* **Instructions for the task**: The expected result is the segment of the entries that begins with the line containing "This screenshot has height=2487, width=1484." and ends with the last line, copied verbatim.

* **Collected data entries**:
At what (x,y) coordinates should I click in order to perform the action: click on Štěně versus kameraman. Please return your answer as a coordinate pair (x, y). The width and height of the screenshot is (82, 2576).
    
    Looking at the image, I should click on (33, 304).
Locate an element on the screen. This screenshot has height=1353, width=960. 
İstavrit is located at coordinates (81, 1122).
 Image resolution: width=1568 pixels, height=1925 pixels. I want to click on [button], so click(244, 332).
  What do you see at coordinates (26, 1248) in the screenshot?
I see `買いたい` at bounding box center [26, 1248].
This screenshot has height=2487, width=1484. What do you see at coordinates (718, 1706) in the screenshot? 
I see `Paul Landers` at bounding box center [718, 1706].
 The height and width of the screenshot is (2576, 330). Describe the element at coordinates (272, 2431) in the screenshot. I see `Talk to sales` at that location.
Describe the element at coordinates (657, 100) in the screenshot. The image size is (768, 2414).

* **Answer to the problem**:
This screenshot has height=2487, width=1484. What do you see at coordinates (718, 1706) in the screenshot? 
I see `Paul Landers` at bounding box center [718, 1706].
 The height and width of the screenshot is (2576, 330). Describe the element at coordinates (272, 2431) in the screenshot. I see `Talk to sales` at that location.
Describe the element at coordinates (657, 100) in the screenshot. The image size is (768, 2414).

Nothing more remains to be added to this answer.